Detailed analysis based on the basic structure of the storage system SILT

March 30, 2023

The SILT storage system uses a number of basic key-value storage structures, each optimized for different operations: (1) The update operation of the key values ​​is performed on the write-optimized storage structure. (2) Most key-value pairs are stored in a storage-efficient structure. Although data outside the storage structure seldom uses efficient storage indexes, the cost of the average index per key is very low. (3) SILT can be adjusted to cope with extreme situations, that is, the query is in the last and most recent storage structure.
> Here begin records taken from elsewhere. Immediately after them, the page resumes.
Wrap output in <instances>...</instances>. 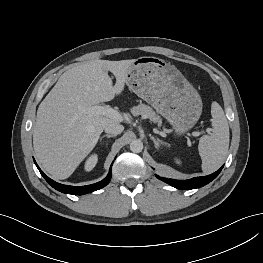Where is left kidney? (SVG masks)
Masks as SVG:
<instances>
[{
	"label": "left kidney",
	"instance_id": "obj_1",
	"mask_svg": "<svg viewBox=\"0 0 263 263\" xmlns=\"http://www.w3.org/2000/svg\"><path fill=\"white\" fill-rule=\"evenodd\" d=\"M175 162H176L177 164H181V161H180V159H178V158L175 159Z\"/></svg>",
	"mask_w": 263,
	"mask_h": 263
}]
</instances>
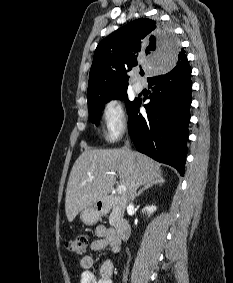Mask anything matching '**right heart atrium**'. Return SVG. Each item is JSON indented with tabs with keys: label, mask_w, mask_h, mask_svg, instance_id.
I'll list each match as a JSON object with an SVG mask.
<instances>
[{
	"label": "right heart atrium",
	"mask_w": 233,
	"mask_h": 283,
	"mask_svg": "<svg viewBox=\"0 0 233 283\" xmlns=\"http://www.w3.org/2000/svg\"><path fill=\"white\" fill-rule=\"evenodd\" d=\"M101 119L103 138L106 142H115L126 131L127 121L122 103L116 99L108 100L102 107Z\"/></svg>",
	"instance_id": "obj_1"
}]
</instances>
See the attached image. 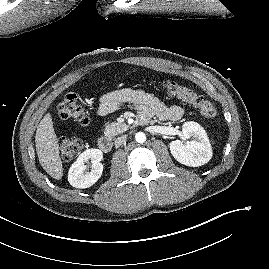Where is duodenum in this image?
<instances>
[{"label":"duodenum","mask_w":269,"mask_h":269,"mask_svg":"<svg viewBox=\"0 0 269 269\" xmlns=\"http://www.w3.org/2000/svg\"><path fill=\"white\" fill-rule=\"evenodd\" d=\"M97 146L102 152L109 153L112 150L113 144L110 138L103 136L98 139Z\"/></svg>","instance_id":"duodenum-1"}]
</instances>
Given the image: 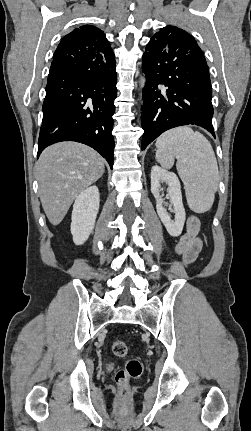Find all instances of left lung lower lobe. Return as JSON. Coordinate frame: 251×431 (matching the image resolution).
I'll return each instance as SVG.
<instances>
[{
  "label": "left lung lower lobe",
  "instance_id": "left-lung-lower-lobe-1",
  "mask_svg": "<svg viewBox=\"0 0 251 431\" xmlns=\"http://www.w3.org/2000/svg\"><path fill=\"white\" fill-rule=\"evenodd\" d=\"M142 69L146 75L142 150L177 126L198 125L215 137L209 69L193 37H152L142 57Z\"/></svg>",
  "mask_w": 251,
  "mask_h": 431
}]
</instances>
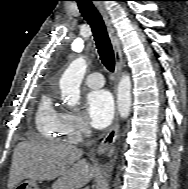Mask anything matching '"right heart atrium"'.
Segmentation results:
<instances>
[{"instance_id": "d8ad5b80", "label": "right heart atrium", "mask_w": 188, "mask_h": 189, "mask_svg": "<svg viewBox=\"0 0 188 189\" xmlns=\"http://www.w3.org/2000/svg\"><path fill=\"white\" fill-rule=\"evenodd\" d=\"M66 134L70 140L76 141L82 133L88 132V126L82 116L74 111L63 113Z\"/></svg>"}]
</instances>
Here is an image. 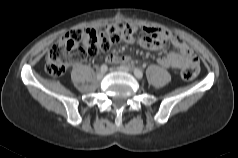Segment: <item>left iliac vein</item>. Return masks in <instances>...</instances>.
<instances>
[{
  "label": "left iliac vein",
  "mask_w": 238,
  "mask_h": 158,
  "mask_svg": "<svg viewBox=\"0 0 238 158\" xmlns=\"http://www.w3.org/2000/svg\"><path fill=\"white\" fill-rule=\"evenodd\" d=\"M117 70L122 72H128V73L131 72V69L127 66H119L117 67Z\"/></svg>",
  "instance_id": "1"
}]
</instances>
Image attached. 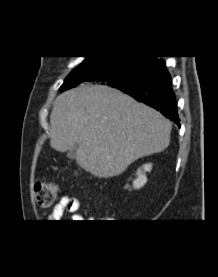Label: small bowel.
Here are the masks:
<instances>
[{"label": "small bowel", "mask_w": 218, "mask_h": 277, "mask_svg": "<svg viewBox=\"0 0 218 277\" xmlns=\"http://www.w3.org/2000/svg\"><path fill=\"white\" fill-rule=\"evenodd\" d=\"M79 206L80 202L78 198L69 195H62L57 204L48 214V222H59L66 213L70 214L72 219L77 220L76 222H82L81 220L84 219L83 216L76 213Z\"/></svg>", "instance_id": "obj_1"}]
</instances>
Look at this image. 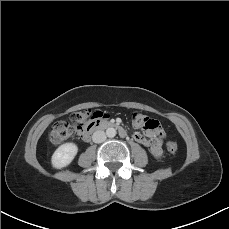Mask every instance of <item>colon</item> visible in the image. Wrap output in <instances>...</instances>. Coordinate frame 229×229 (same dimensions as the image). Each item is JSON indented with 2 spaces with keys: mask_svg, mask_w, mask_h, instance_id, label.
Returning a JSON list of instances; mask_svg holds the SVG:
<instances>
[{
  "mask_svg": "<svg viewBox=\"0 0 229 229\" xmlns=\"http://www.w3.org/2000/svg\"><path fill=\"white\" fill-rule=\"evenodd\" d=\"M106 114L102 112H94L92 110H82L71 115L70 122H58L52 126L49 140L52 144L58 145L69 138H74L82 134L89 126V121L98 117H105ZM132 122L135 127L151 130L154 132L160 131L161 126L158 121L147 117L141 113L132 114ZM167 150L174 155L178 151L176 142L169 141L167 143Z\"/></svg>",
  "mask_w": 229,
  "mask_h": 229,
  "instance_id": "1",
  "label": "colon"
}]
</instances>
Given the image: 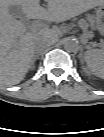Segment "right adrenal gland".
<instances>
[{"label": "right adrenal gland", "mask_w": 104, "mask_h": 137, "mask_svg": "<svg viewBox=\"0 0 104 137\" xmlns=\"http://www.w3.org/2000/svg\"><path fill=\"white\" fill-rule=\"evenodd\" d=\"M36 59H37V56L33 58V60L31 61V65L34 64V62L36 61Z\"/></svg>", "instance_id": "1"}]
</instances>
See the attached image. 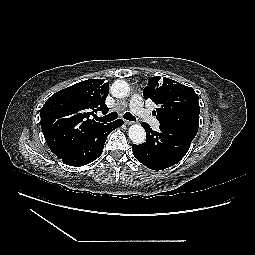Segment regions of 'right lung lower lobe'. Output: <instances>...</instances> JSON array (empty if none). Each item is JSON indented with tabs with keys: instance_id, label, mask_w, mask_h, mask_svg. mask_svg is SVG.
<instances>
[{
	"instance_id": "right-lung-lower-lobe-1",
	"label": "right lung lower lobe",
	"mask_w": 255,
	"mask_h": 255,
	"mask_svg": "<svg viewBox=\"0 0 255 255\" xmlns=\"http://www.w3.org/2000/svg\"><path fill=\"white\" fill-rule=\"evenodd\" d=\"M123 124L119 119L94 127L76 138L57 156L70 166H83L96 160L102 153L108 134Z\"/></svg>"
}]
</instances>
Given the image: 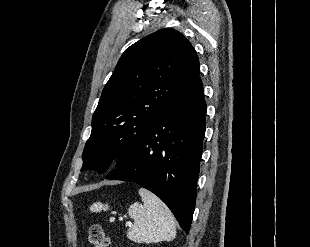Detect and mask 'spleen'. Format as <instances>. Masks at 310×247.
<instances>
[{"label": "spleen", "mask_w": 310, "mask_h": 247, "mask_svg": "<svg viewBox=\"0 0 310 247\" xmlns=\"http://www.w3.org/2000/svg\"><path fill=\"white\" fill-rule=\"evenodd\" d=\"M139 195L143 204L130 205L129 216L134 220L127 237L137 243L172 241L176 235L175 218L170 209L152 192L140 188ZM93 212L108 209L107 204L95 203L90 208Z\"/></svg>", "instance_id": "spleen-1"}]
</instances>
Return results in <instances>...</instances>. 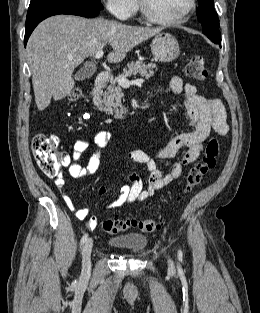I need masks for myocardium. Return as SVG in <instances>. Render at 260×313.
<instances>
[{
	"label": "myocardium",
	"instance_id": "f54148a6",
	"mask_svg": "<svg viewBox=\"0 0 260 313\" xmlns=\"http://www.w3.org/2000/svg\"><path fill=\"white\" fill-rule=\"evenodd\" d=\"M138 7L142 13V15L147 19L148 21L156 24H162V25H172L182 22L187 16H189L196 8V0H189V5L186 8L184 12L179 14L176 17L172 18H162L155 15L151 9L148 7L145 0H137Z\"/></svg>",
	"mask_w": 260,
	"mask_h": 313
}]
</instances>
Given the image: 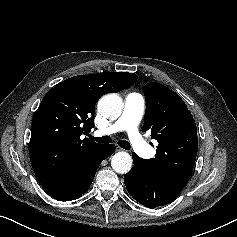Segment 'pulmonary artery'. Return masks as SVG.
<instances>
[{
	"label": "pulmonary artery",
	"mask_w": 237,
	"mask_h": 237,
	"mask_svg": "<svg viewBox=\"0 0 237 237\" xmlns=\"http://www.w3.org/2000/svg\"><path fill=\"white\" fill-rule=\"evenodd\" d=\"M145 110V101L141 94L132 92L124 101L121 117L113 124L98 129L95 134L110 135L118 131H126L131 140L134 151L142 157H151L154 152L138 132V125L142 120Z\"/></svg>",
	"instance_id": "1"
}]
</instances>
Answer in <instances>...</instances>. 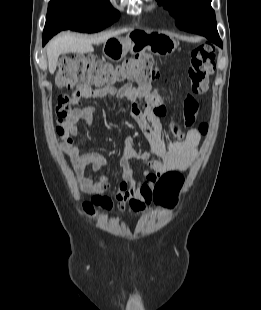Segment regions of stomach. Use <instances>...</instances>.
Masks as SVG:
<instances>
[{"mask_svg": "<svg viewBox=\"0 0 261 310\" xmlns=\"http://www.w3.org/2000/svg\"><path fill=\"white\" fill-rule=\"evenodd\" d=\"M177 47L175 39L160 31L135 29L125 38H110L104 43L103 51L108 59L121 61L128 51L147 50L157 56H168Z\"/></svg>", "mask_w": 261, "mask_h": 310, "instance_id": "stomach-1", "label": "stomach"}]
</instances>
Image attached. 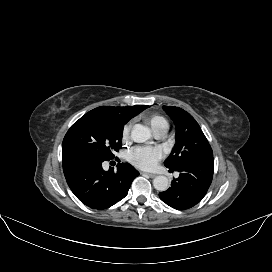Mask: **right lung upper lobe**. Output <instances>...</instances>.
<instances>
[{
	"label": "right lung upper lobe",
	"mask_w": 272,
	"mask_h": 272,
	"mask_svg": "<svg viewBox=\"0 0 272 272\" xmlns=\"http://www.w3.org/2000/svg\"><path fill=\"white\" fill-rule=\"evenodd\" d=\"M105 107L107 109H111L119 113L121 116H123L127 121L131 119L132 117L136 116L140 112H142L144 109H146L147 105H141V106H129V107H113V106H101Z\"/></svg>",
	"instance_id": "right-lung-upper-lobe-1"
}]
</instances>
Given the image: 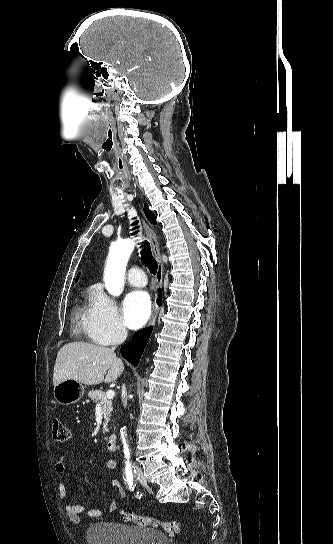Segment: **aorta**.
I'll return each instance as SVG.
<instances>
[{"mask_svg": "<svg viewBox=\"0 0 333 544\" xmlns=\"http://www.w3.org/2000/svg\"><path fill=\"white\" fill-rule=\"evenodd\" d=\"M134 242L126 239L111 246L104 273L105 287L109 294L119 296L123 291L124 274L128 259L133 252ZM125 452L127 445L124 443Z\"/></svg>", "mask_w": 333, "mask_h": 544, "instance_id": "762f6f07", "label": "aorta"}]
</instances>
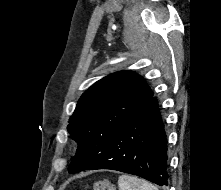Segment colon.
<instances>
[{"label":"colon","mask_w":221,"mask_h":190,"mask_svg":"<svg viewBox=\"0 0 221 190\" xmlns=\"http://www.w3.org/2000/svg\"><path fill=\"white\" fill-rule=\"evenodd\" d=\"M92 189L93 190H114V188L111 185V183L108 180H106V179L96 181L92 185Z\"/></svg>","instance_id":"1"}]
</instances>
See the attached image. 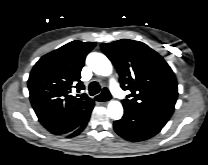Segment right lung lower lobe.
<instances>
[{
  "label": "right lung lower lobe",
  "instance_id": "right-lung-lower-lobe-1",
  "mask_svg": "<svg viewBox=\"0 0 208 165\" xmlns=\"http://www.w3.org/2000/svg\"><path fill=\"white\" fill-rule=\"evenodd\" d=\"M91 111L87 114L85 119L81 122V124L76 129H74L73 131H71L67 134H64L63 136L71 138V137L79 135L84 130V128L86 127L87 122H88L89 117H90V114H91Z\"/></svg>",
  "mask_w": 208,
  "mask_h": 165
}]
</instances>
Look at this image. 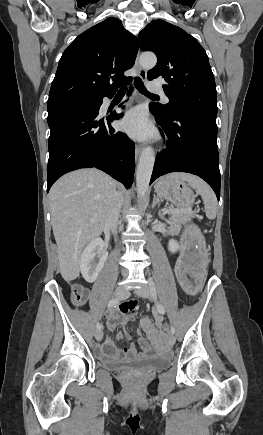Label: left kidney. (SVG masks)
Returning a JSON list of instances; mask_svg holds the SVG:
<instances>
[{"label":"left kidney","mask_w":263,"mask_h":435,"mask_svg":"<svg viewBox=\"0 0 263 435\" xmlns=\"http://www.w3.org/2000/svg\"><path fill=\"white\" fill-rule=\"evenodd\" d=\"M179 248H180V246H179V244H178V242H177L176 240L171 239V240L168 242V249H169L172 253L177 252V251L179 250Z\"/></svg>","instance_id":"left-kidney-1"}]
</instances>
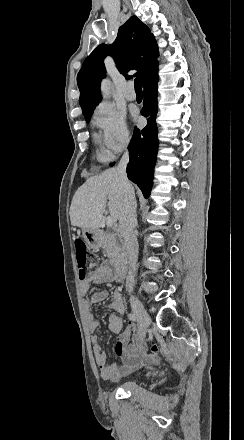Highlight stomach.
<instances>
[{
	"label": "stomach",
	"instance_id": "1",
	"mask_svg": "<svg viewBox=\"0 0 244 440\" xmlns=\"http://www.w3.org/2000/svg\"><path fill=\"white\" fill-rule=\"evenodd\" d=\"M82 236L89 248H100L102 246V234L100 230H90V228H83Z\"/></svg>",
	"mask_w": 244,
	"mask_h": 440
}]
</instances>
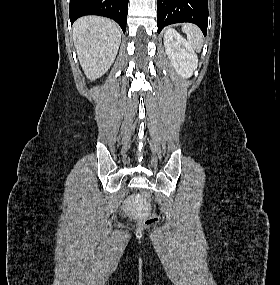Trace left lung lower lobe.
Returning <instances> with one entry per match:
<instances>
[{
  "label": "left lung lower lobe",
  "instance_id": "1",
  "mask_svg": "<svg viewBox=\"0 0 280 285\" xmlns=\"http://www.w3.org/2000/svg\"><path fill=\"white\" fill-rule=\"evenodd\" d=\"M158 32L170 24L190 22L207 34L208 0H157Z\"/></svg>",
  "mask_w": 280,
  "mask_h": 285
}]
</instances>
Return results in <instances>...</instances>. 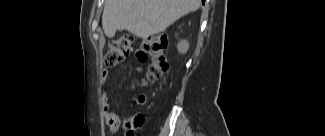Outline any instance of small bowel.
I'll return each mask as SVG.
<instances>
[{
  "label": "small bowel",
  "mask_w": 325,
  "mask_h": 136,
  "mask_svg": "<svg viewBox=\"0 0 325 136\" xmlns=\"http://www.w3.org/2000/svg\"><path fill=\"white\" fill-rule=\"evenodd\" d=\"M131 50L134 51L135 60L137 64H147V53H144L143 44H132ZM110 78V72L107 69L102 71V84L108 85ZM140 103L144 102V98L139 99ZM102 109L104 112L105 121L112 132L119 130L121 126L125 128L127 133H132L134 129L141 126L145 121V116L142 113H138L134 116L122 120L111 108L109 99L106 95L102 97Z\"/></svg>",
  "instance_id": "1"
}]
</instances>
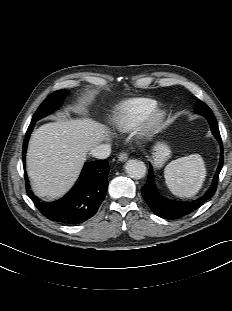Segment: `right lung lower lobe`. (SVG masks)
I'll use <instances>...</instances> for the list:
<instances>
[{
	"instance_id": "98d812e1",
	"label": "right lung lower lobe",
	"mask_w": 232,
	"mask_h": 311,
	"mask_svg": "<svg viewBox=\"0 0 232 311\" xmlns=\"http://www.w3.org/2000/svg\"><path fill=\"white\" fill-rule=\"evenodd\" d=\"M34 125L35 122L32 121L23 143L24 168L27 144ZM108 172L109 162L106 159L85 163L81 175L71 191L52 203L42 202L32 193L25 174L26 190L38 210L48 219L75 225L86 221L97 212L107 192Z\"/></svg>"
}]
</instances>
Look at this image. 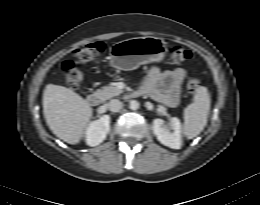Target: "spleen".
<instances>
[{"instance_id":"1","label":"spleen","mask_w":260,"mask_h":205,"mask_svg":"<svg viewBox=\"0 0 260 205\" xmlns=\"http://www.w3.org/2000/svg\"><path fill=\"white\" fill-rule=\"evenodd\" d=\"M210 103L208 89L204 86L198 87L193 102L184 109L183 131L188 139H193L203 131L207 124Z\"/></svg>"}]
</instances>
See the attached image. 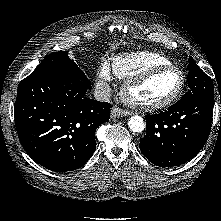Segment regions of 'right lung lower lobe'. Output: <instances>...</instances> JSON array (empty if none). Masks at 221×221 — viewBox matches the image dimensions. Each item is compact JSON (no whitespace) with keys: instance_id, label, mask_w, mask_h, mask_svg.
I'll use <instances>...</instances> for the list:
<instances>
[{"instance_id":"98d812e1","label":"right lung lower lobe","mask_w":221,"mask_h":221,"mask_svg":"<svg viewBox=\"0 0 221 221\" xmlns=\"http://www.w3.org/2000/svg\"><path fill=\"white\" fill-rule=\"evenodd\" d=\"M91 83L66 74L24 79L14 106L19 140L27 154L56 172L82 167L96 149L95 131L110 118L107 102L87 98Z\"/></svg>"}]
</instances>
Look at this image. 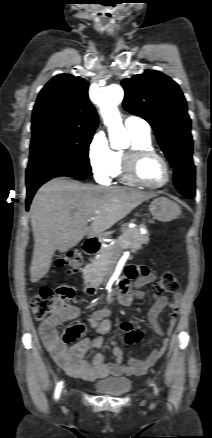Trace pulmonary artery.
<instances>
[{
  "instance_id": "1",
  "label": "pulmonary artery",
  "mask_w": 212,
  "mask_h": 438,
  "mask_svg": "<svg viewBox=\"0 0 212 438\" xmlns=\"http://www.w3.org/2000/svg\"><path fill=\"white\" fill-rule=\"evenodd\" d=\"M124 125L129 132L141 134V135H150V131H151L150 125L139 116H135V115L127 116Z\"/></svg>"
}]
</instances>
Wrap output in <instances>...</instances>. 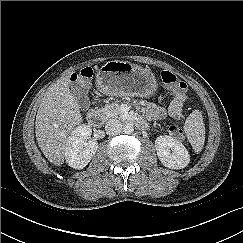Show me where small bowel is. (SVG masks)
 Segmentation results:
<instances>
[{"label":"small bowel","instance_id":"obj_1","mask_svg":"<svg viewBox=\"0 0 243 243\" xmlns=\"http://www.w3.org/2000/svg\"><path fill=\"white\" fill-rule=\"evenodd\" d=\"M186 93L182 96L175 95L170 102L168 110L161 106L149 105L146 109V114L151 119H163L168 114L171 118L180 120L183 117L182 109L186 101Z\"/></svg>","mask_w":243,"mask_h":243}]
</instances>
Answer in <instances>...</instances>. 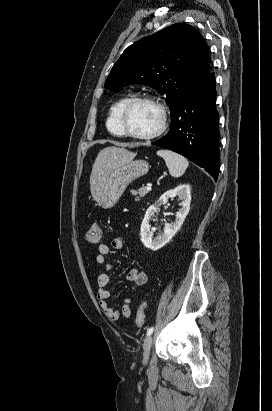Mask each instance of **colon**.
Wrapping results in <instances>:
<instances>
[{
  "label": "colon",
  "mask_w": 272,
  "mask_h": 411,
  "mask_svg": "<svg viewBox=\"0 0 272 411\" xmlns=\"http://www.w3.org/2000/svg\"><path fill=\"white\" fill-rule=\"evenodd\" d=\"M102 235V229L100 225L96 222L92 223L88 232H87V240L91 243H96L100 240ZM147 308V302H143L137 309L136 312V325L138 328H142L144 326L145 321V310Z\"/></svg>",
  "instance_id": "colon-1"
}]
</instances>
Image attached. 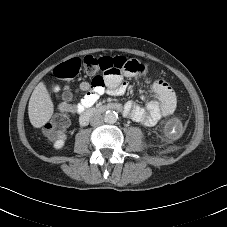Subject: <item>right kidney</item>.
I'll return each instance as SVG.
<instances>
[{
    "label": "right kidney",
    "mask_w": 227,
    "mask_h": 227,
    "mask_svg": "<svg viewBox=\"0 0 227 227\" xmlns=\"http://www.w3.org/2000/svg\"><path fill=\"white\" fill-rule=\"evenodd\" d=\"M64 139H60V140H57L55 143H54V148L56 149H60L64 146Z\"/></svg>",
    "instance_id": "right-kidney-1"
}]
</instances>
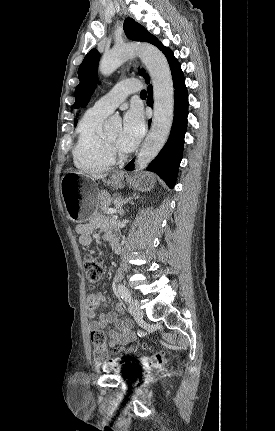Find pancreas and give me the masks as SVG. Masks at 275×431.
Returning a JSON list of instances; mask_svg holds the SVG:
<instances>
[{
  "instance_id": "obj_1",
  "label": "pancreas",
  "mask_w": 275,
  "mask_h": 431,
  "mask_svg": "<svg viewBox=\"0 0 275 431\" xmlns=\"http://www.w3.org/2000/svg\"><path fill=\"white\" fill-rule=\"evenodd\" d=\"M111 198L106 191H101L98 198V204H100L101 210H106L111 204Z\"/></svg>"
}]
</instances>
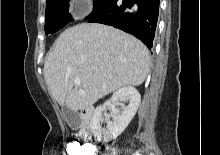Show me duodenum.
Returning a JSON list of instances; mask_svg holds the SVG:
<instances>
[{"mask_svg": "<svg viewBox=\"0 0 220 155\" xmlns=\"http://www.w3.org/2000/svg\"><path fill=\"white\" fill-rule=\"evenodd\" d=\"M93 115V108L87 107L80 110V118L82 126L80 129V137L83 140H88L91 137L90 122Z\"/></svg>", "mask_w": 220, "mask_h": 155, "instance_id": "410a0bca", "label": "duodenum"}]
</instances>
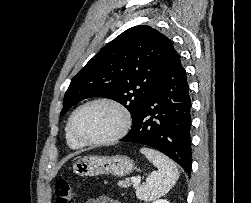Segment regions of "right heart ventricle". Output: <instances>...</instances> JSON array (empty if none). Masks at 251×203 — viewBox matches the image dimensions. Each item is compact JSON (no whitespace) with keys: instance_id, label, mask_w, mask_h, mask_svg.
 Returning <instances> with one entry per match:
<instances>
[{"instance_id":"right-heart-ventricle-1","label":"right heart ventricle","mask_w":251,"mask_h":203,"mask_svg":"<svg viewBox=\"0 0 251 203\" xmlns=\"http://www.w3.org/2000/svg\"><path fill=\"white\" fill-rule=\"evenodd\" d=\"M65 138H66V142H67L68 146L71 147L72 149H79L83 146L82 144L78 143L71 136L69 129H68V124L66 125V128H65Z\"/></svg>"}]
</instances>
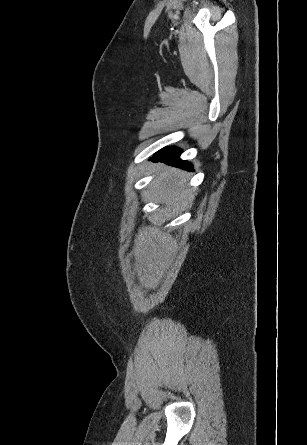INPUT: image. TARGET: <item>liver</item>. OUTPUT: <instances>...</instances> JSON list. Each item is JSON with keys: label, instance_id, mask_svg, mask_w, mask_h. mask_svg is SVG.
I'll list each match as a JSON object with an SVG mask.
<instances>
[{"label": "liver", "instance_id": "6515ba94", "mask_svg": "<svg viewBox=\"0 0 307 445\" xmlns=\"http://www.w3.org/2000/svg\"><path fill=\"white\" fill-rule=\"evenodd\" d=\"M159 168H164L163 164H161ZM158 178L157 188L160 190V196L171 200V204H175L177 200L183 202L188 190L184 170H177V168H168V166H166ZM170 196H172V198H170Z\"/></svg>", "mask_w": 307, "mask_h": 445}]
</instances>
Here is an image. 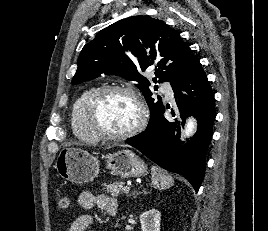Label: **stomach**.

SILT allows all queries to be completed within 1+(nbcl)flash read time by using a memory filter.

Detailed analysis based on the basic structure of the storage system SILT

The structure and basic storage structure of SILT (LogStore, HashStore, SortedStore) is shown in Figure 1.

Figure 1 SILT storage structure

LogStore is highly efficient for write operations and is primarily used for PUT and DELETE operations. In order to achieve high system performance, the result of writing data is directly added to the end of the log file on the flash. Because these records are sorted by the appropriate time, the LogStore maps them through the hash table in memory with the key and the corresponding offset in the log file. SILT uses cuckoo hash to achieve high performance with minimal memory consumption. The cuckoo hash of some of the keys proposed in this paper occupies 93% of space at a lower computational cost and memory consumption. Compared to the other two read-only storage structures, the data storage is compact, and the LogStore must store a 4-byte pointer. SILT therefore uses only one LogStore.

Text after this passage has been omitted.